Agency and Governance in Contexts of Civil Conflict
Violent conflict results in enduring constraints to development efforts in many parts of the world. However, violence has an instrumental role beyond destruction. In particular, it is used strategically by political actors to promote social, economic and political transformation and form institutions that determine the current and future allocation of power. One way in which transformation takes place is through the emergence of local governance structures in places where the government is absent or heavily contested. In the available literature, such circumstances are usually referred to as state 'collapse' or state 'failure'. However, the collapse of 'government' does not necessarily have to be accompanied by the collapse of 'governance', rather it is accompanied by institutional changes as different non-state actors gain the monopoly over the use of violence in contested areas. The impact of the actions of these actors, and ensuing social and political transformation, on the lives of those living in contexts of violent conflict is likely to be considerable though largely unknown.

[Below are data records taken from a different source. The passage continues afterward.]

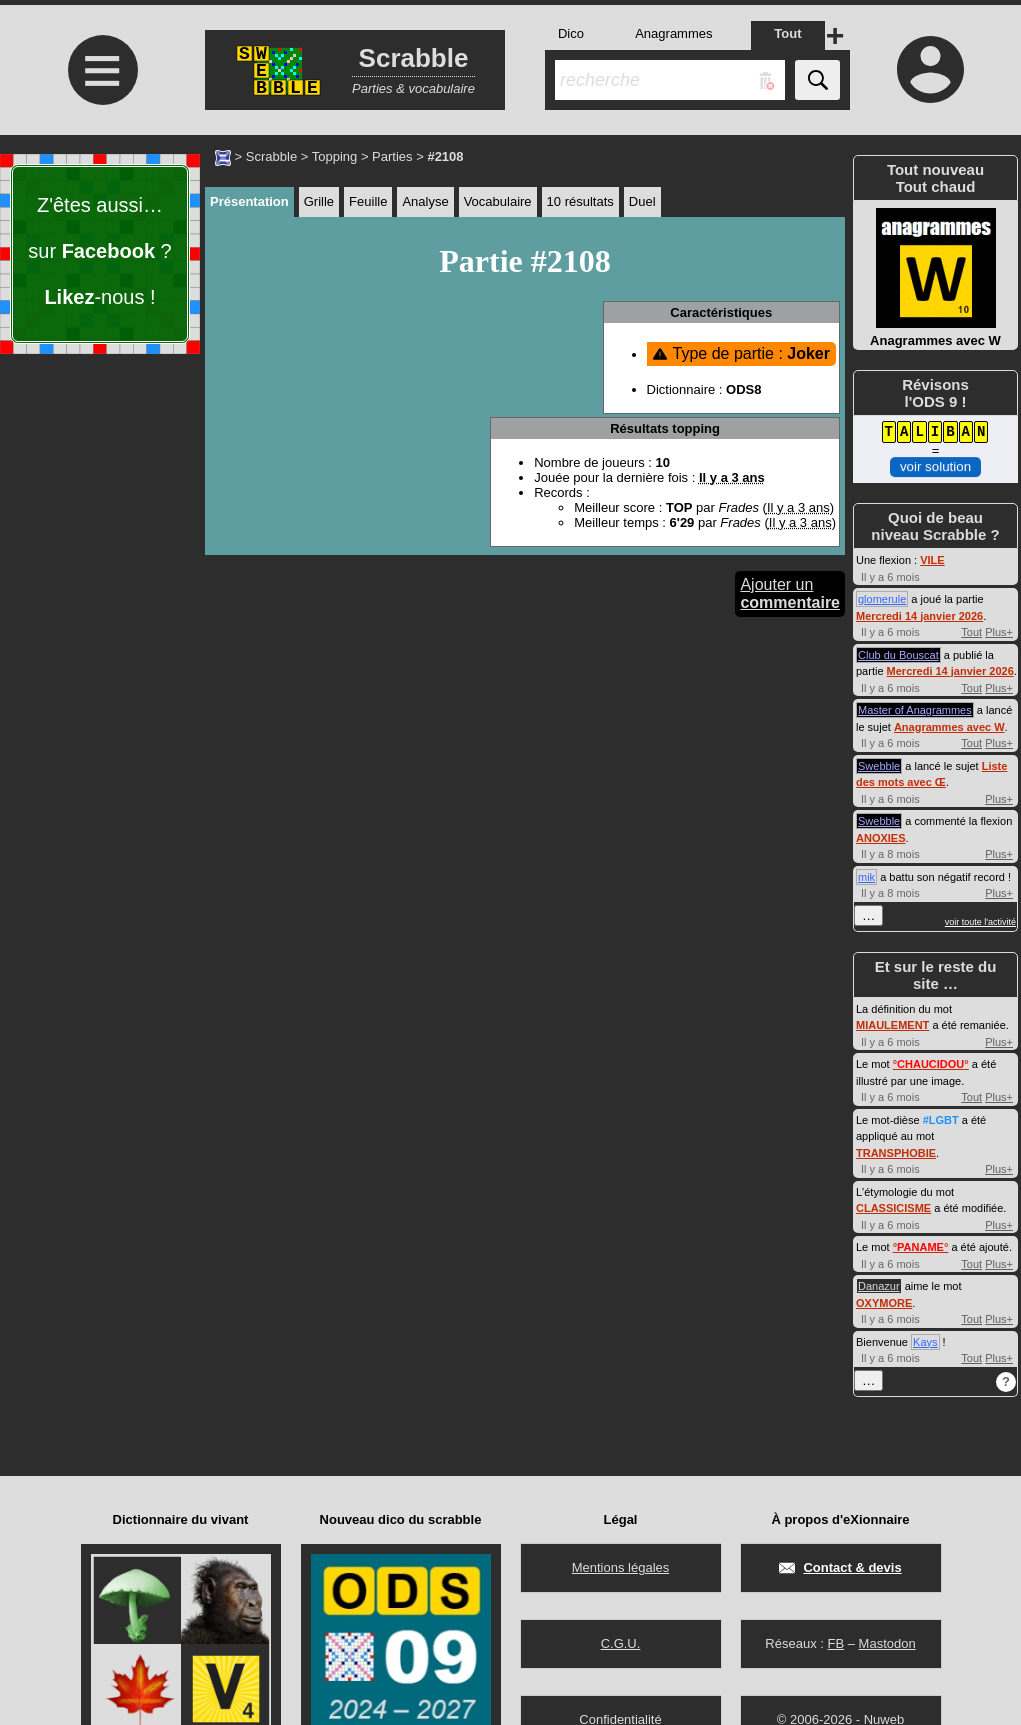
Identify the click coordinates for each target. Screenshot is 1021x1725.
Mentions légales (621, 1567)
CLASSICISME (893, 1208)
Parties (392, 156)
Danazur (879, 1286)
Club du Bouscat (898, 655)
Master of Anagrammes (915, 710)
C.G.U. (621, 1643)
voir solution (935, 466)
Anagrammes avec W (949, 727)
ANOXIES (881, 838)
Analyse (425, 201)
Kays (925, 1342)
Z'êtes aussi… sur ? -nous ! (99, 251)
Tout (971, 632)
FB (835, 1643)
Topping (335, 156)
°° (931, 1064)
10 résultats (580, 201)
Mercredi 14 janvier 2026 (919, 616)
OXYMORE (884, 1303)
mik (866, 877)
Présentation (249, 201)
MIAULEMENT (892, 1025)
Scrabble (271, 156)
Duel (642, 201)
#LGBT (941, 1120)
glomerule (882, 599)
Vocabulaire (498, 201)
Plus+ (999, 632)
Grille (319, 201)
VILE (932, 560)
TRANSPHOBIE (896, 1153)
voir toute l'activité (980, 922)
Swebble (879, 766)
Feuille (368, 201)
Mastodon (887, 1643)
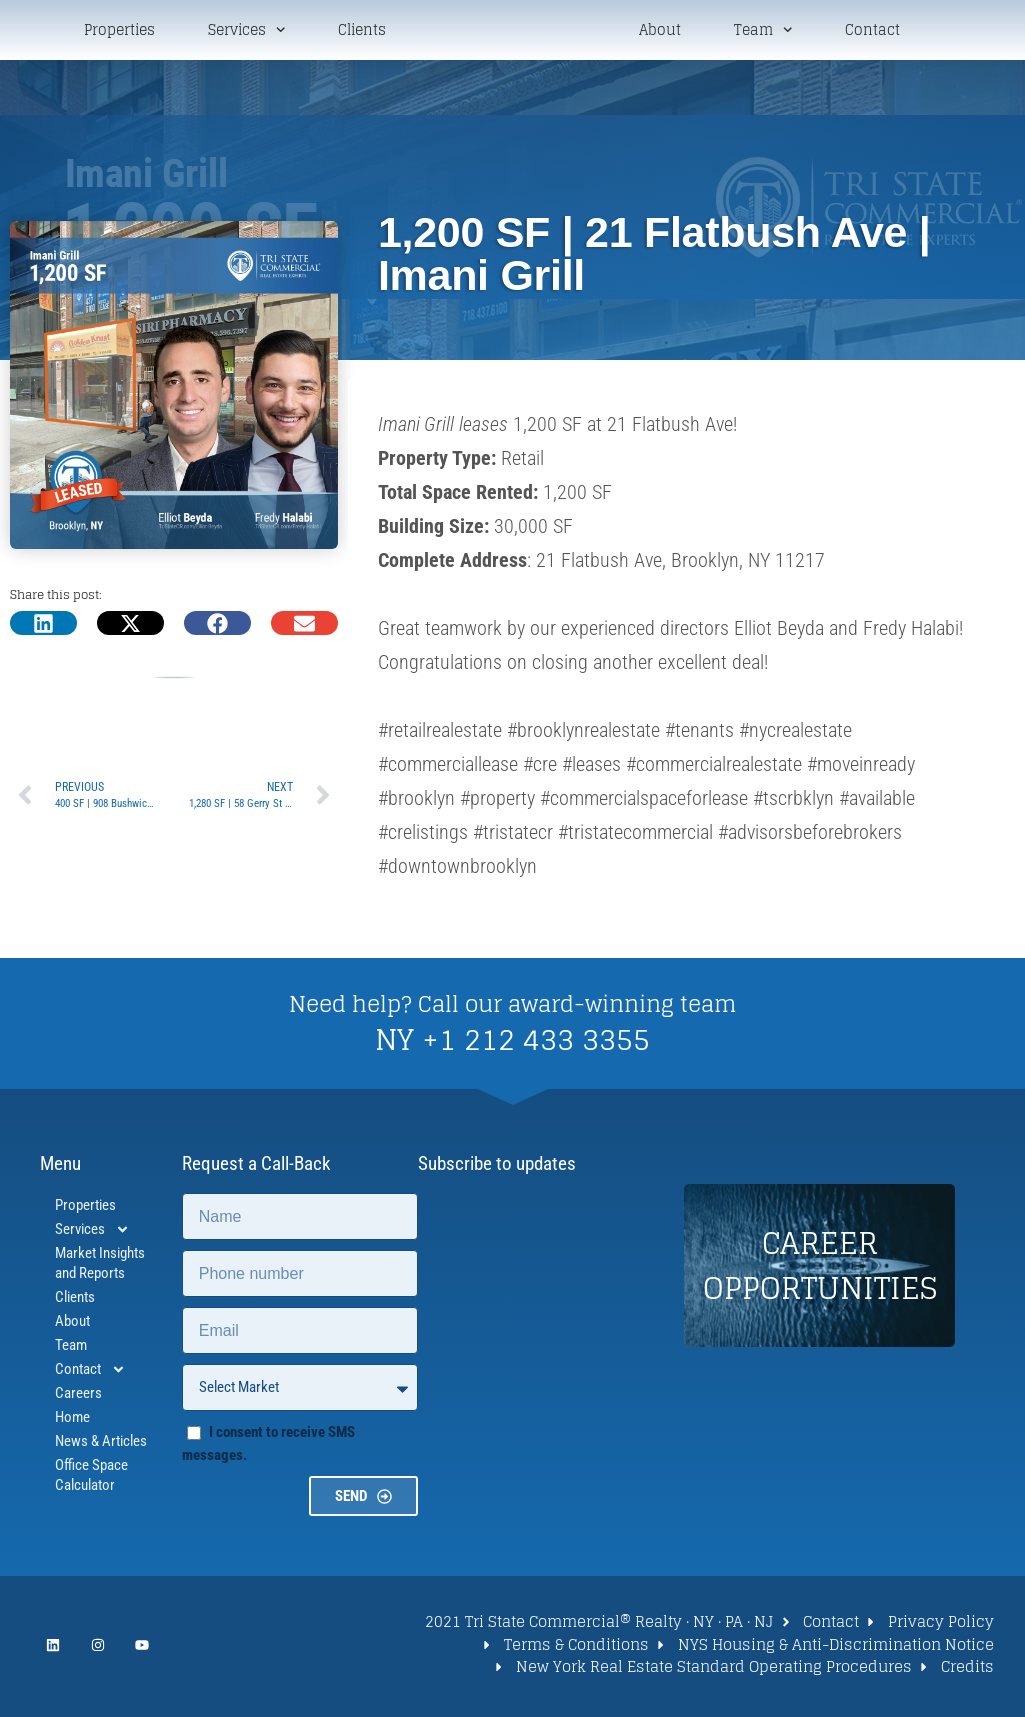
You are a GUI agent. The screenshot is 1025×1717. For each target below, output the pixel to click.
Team (763, 31)
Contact (872, 32)
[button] (43, 627)
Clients (362, 32)
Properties (119, 32)
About (660, 32)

The main purpose of this study is to fill this theoretical, empirical and policy gap by analysing how the relationship between populations living in contexts of violence and armed non-state actors controlling or contesting those areas results in forms of local governance and order, and how these in turn affect the access to and effectiveness of livelihoods adopted by individuals and communities in contexts of violence. The study is based on comparative qualitative and quantitative empirical work in Colombia, India, Lebanon, Niger and South Africa.